# What are good "long" stories?



## bentleydev (Nov 5, 2012)

I've always been a fan of long stories personally, and was wondering what long epics are worth reading. I prefer BBW or SSBBW, but all are welcome.


----------



## zxc098 (Nov 5, 2012)

search for tank ass, i wrote it that very long and most people think its very good.

unfortunettely it is not quite finished and i haven't gotten around to finishing it but will one day


----------



## Imp (Nov 6, 2012)

Something's Gotta Give is quite long and has been well-received.


----------



## mp7251 (Nov 6, 2012)

Unexplained additions, Abundant Allison (both Dimensions), Potbelly Pa (Fantasy Feeder)


----------



## maltesefalcon (Nov 7, 2012)

Many of mine are quite long.
Whether they are good us up to you to decide.

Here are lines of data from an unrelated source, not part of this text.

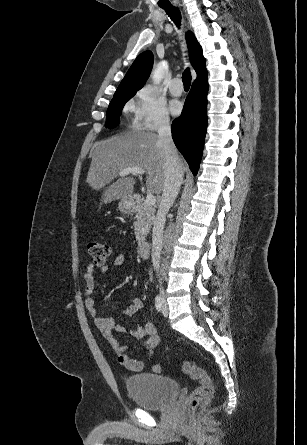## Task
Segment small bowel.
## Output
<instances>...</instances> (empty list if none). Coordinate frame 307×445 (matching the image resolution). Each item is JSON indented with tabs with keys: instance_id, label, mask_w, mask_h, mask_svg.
Here are the masks:
<instances>
[{
	"instance_id": "obj_1",
	"label": "small bowel",
	"mask_w": 307,
	"mask_h": 445,
	"mask_svg": "<svg viewBox=\"0 0 307 445\" xmlns=\"http://www.w3.org/2000/svg\"><path fill=\"white\" fill-rule=\"evenodd\" d=\"M112 264L114 267L125 265L126 256L124 254L117 255L114 258ZM110 270L111 267L107 265L102 267L100 272L104 274L110 272ZM83 279L86 293L85 306L88 312L93 317L96 328L106 338L111 347L116 351V353L118 354V360L122 365H124L131 371H141L144 367V363L140 360L131 358L128 355V347L125 345H120L117 339L113 336V332H129L132 338H134L135 340H143V348L146 351L148 358H152L154 356L156 348L160 343V336L156 332L155 325L150 321H146L142 325L129 330L125 325L117 324L114 318L104 317L100 315L96 309L95 301L93 298V293L96 287L94 264H89L87 266ZM143 307L144 304L141 299L133 298L123 312V315L132 317L141 309H143Z\"/></svg>"
}]
</instances>
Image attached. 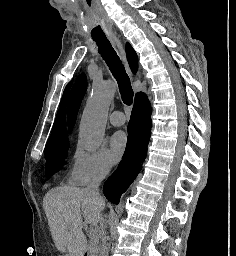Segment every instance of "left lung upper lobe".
<instances>
[{"label": "left lung upper lobe", "instance_id": "left-lung-upper-lobe-1", "mask_svg": "<svg viewBox=\"0 0 236 256\" xmlns=\"http://www.w3.org/2000/svg\"><path fill=\"white\" fill-rule=\"evenodd\" d=\"M87 89V80L84 74L78 76L70 94L68 104V128L71 131L74 127L81 101Z\"/></svg>", "mask_w": 236, "mask_h": 256}]
</instances>
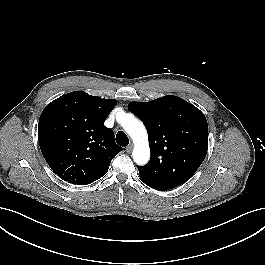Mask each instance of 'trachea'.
I'll use <instances>...</instances> for the list:
<instances>
[{
	"instance_id": "obj_1",
	"label": "trachea",
	"mask_w": 265,
	"mask_h": 265,
	"mask_svg": "<svg viewBox=\"0 0 265 265\" xmlns=\"http://www.w3.org/2000/svg\"><path fill=\"white\" fill-rule=\"evenodd\" d=\"M116 142L120 146L125 147L129 144V139L123 131H119L116 135Z\"/></svg>"
}]
</instances>
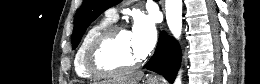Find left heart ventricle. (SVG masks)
<instances>
[{"label": "left heart ventricle", "instance_id": "1", "mask_svg": "<svg viewBox=\"0 0 260 84\" xmlns=\"http://www.w3.org/2000/svg\"><path fill=\"white\" fill-rule=\"evenodd\" d=\"M108 60L119 66H128L140 57L134 49L132 37L129 31L122 30L110 45L107 54Z\"/></svg>", "mask_w": 260, "mask_h": 84}]
</instances>
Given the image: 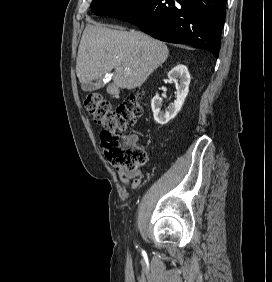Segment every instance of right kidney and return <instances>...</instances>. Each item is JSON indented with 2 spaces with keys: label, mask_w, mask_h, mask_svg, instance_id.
I'll return each mask as SVG.
<instances>
[{
  "label": "right kidney",
  "mask_w": 272,
  "mask_h": 282,
  "mask_svg": "<svg viewBox=\"0 0 272 282\" xmlns=\"http://www.w3.org/2000/svg\"><path fill=\"white\" fill-rule=\"evenodd\" d=\"M168 78L170 81L175 83L177 99L174 103H171L168 106L165 112L161 110L162 99L157 93L151 101L154 119L160 125L167 124L178 114L189 93L191 77L185 65L179 64L175 66L171 71H169Z\"/></svg>",
  "instance_id": "right-kidney-1"
}]
</instances>
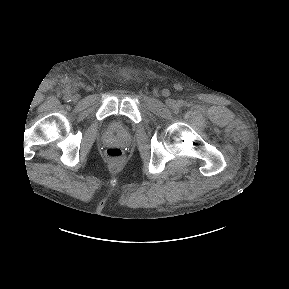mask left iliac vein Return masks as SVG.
<instances>
[{"mask_svg":"<svg viewBox=\"0 0 289 289\" xmlns=\"http://www.w3.org/2000/svg\"><path fill=\"white\" fill-rule=\"evenodd\" d=\"M167 106L170 107V108L175 107V101L172 100V99H169V100L167 101Z\"/></svg>","mask_w":289,"mask_h":289,"instance_id":"4c4485c4","label":"left iliac vein"}]
</instances>
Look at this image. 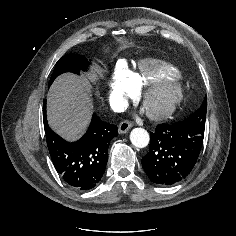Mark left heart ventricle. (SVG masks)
<instances>
[{
  "mask_svg": "<svg viewBox=\"0 0 236 236\" xmlns=\"http://www.w3.org/2000/svg\"><path fill=\"white\" fill-rule=\"evenodd\" d=\"M166 101V94L163 92H155L153 93L147 103V107L151 110L160 109Z\"/></svg>",
  "mask_w": 236,
  "mask_h": 236,
  "instance_id": "obj_1",
  "label": "left heart ventricle"
}]
</instances>
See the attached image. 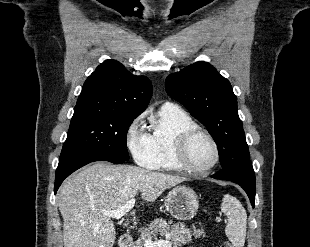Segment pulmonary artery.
<instances>
[{
    "label": "pulmonary artery",
    "instance_id": "obj_1",
    "mask_svg": "<svg viewBox=\"0 0 310 247\" xmlns=\"http://www.w3.org/2000/svg\"><path fill=\"white\" fill-rule=\"evenodd\" d=\"M171 105H173L172 103H165L163 106H171Z\"/></svg>",
    "mask_w": 310,
    "mask_h": 247
}]
</instances>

The Fat and the Furious could possibly be the longest story on this site. Not sure though.

Just search for maltesefalcon and you'll get them here.


----------



## snr6424 (Nov 7, 2012)

Voluptuous Ladies is a great long story

http://www.dimensionsmagazine.com/forums/showthread.php?t=41796


----------



## Big Beautiful Dreamer (Nov 8, 2012)

By far my favorite long BBW story is "Gaining Confidence" by Charisa:

http://www.dimensionsmagazine.com/forums/showthread.php?t=9810&


----------



## acadm (Nov 8, 2012)

the "alice" series, by mollycoddles. probably one of the great "long" stories of all time. http://www.angelfire.com/weird2/mcoddles/stories.html. More sections are available here or on fantasy feeder. Also check out "The Trainer" by Uncle Jack and "Coming Home" by dan422 (forgetting his name)


----------



## Lardibutts (Nov 9, 2012)

For me three of the best classic long stories in the Dims library are: 
Wilson Barber's "The Weight Loss Camp" 
"Cakes and Innocence" by Caloriequest and
"Hotel New Orleans" by Casso

The last long story I posted was "Chocolate Lovers"


----------